* **Task prompt**: For the entries that follow, restate word for word the line containing "Scan*Agra. Det blev sta", the line containing "omsorg og med", and every line that lies between them.
**** Records for processing ****
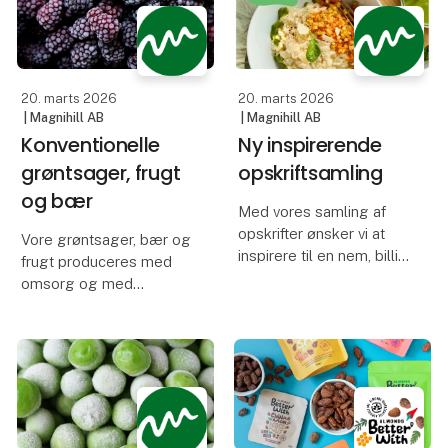
vores personlige
Det begyndte i år 2000,
favoritter, nemlig is med
da vi fik tilbuddet om at
chokolade.
overtage mærket
Scan*Agra. Det blev sta
20. marts 2026
20. marts 2026
Det er
| Magnihill AB
| Magnihill AB
Konventionelle
Ny inspirerende
grøntsager, frugt
opskriftsamling
og bær
Med vores samling af
opskrifter ønsker vi at
Vore grøntsager, bær og
inspirere til en nem, billig
frugt produceres med
og smagfuld måde at
omsorg og med
bruge frosne
udgangspunkt i hvert
planteprodukter i
produkts unikke krav til
madlavningen.
jordkvalitet, høstvilkår og
modningstilstand.
Uden at gå på
kompromis med
Vi leverer et bredt
kvaliteten.
sortiment af dybfrosne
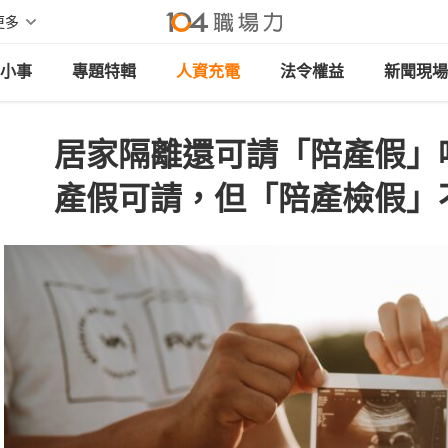
更多
小事
專題特輯
人資充電
法令權益
新聞現場
居家隔離還可請「陪產假」
產假可請，但「陪產檢假」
****
* **Completed exercise**:
Scan*Agra. Det blev sta
20. marts 2026
20. marts 2026
Det er
| Magnihill AB
| Magnihill AB
Konventionelle
Ny inspirerende
grøntsager, frugt
opskriftsamling
og bær
Med vores samling af
opskrifter ønsker vi at
Vore grøntsager, bær og
inspirere til en nem, billig
frugt produceres med
og smagfuld måde at
omsorg og med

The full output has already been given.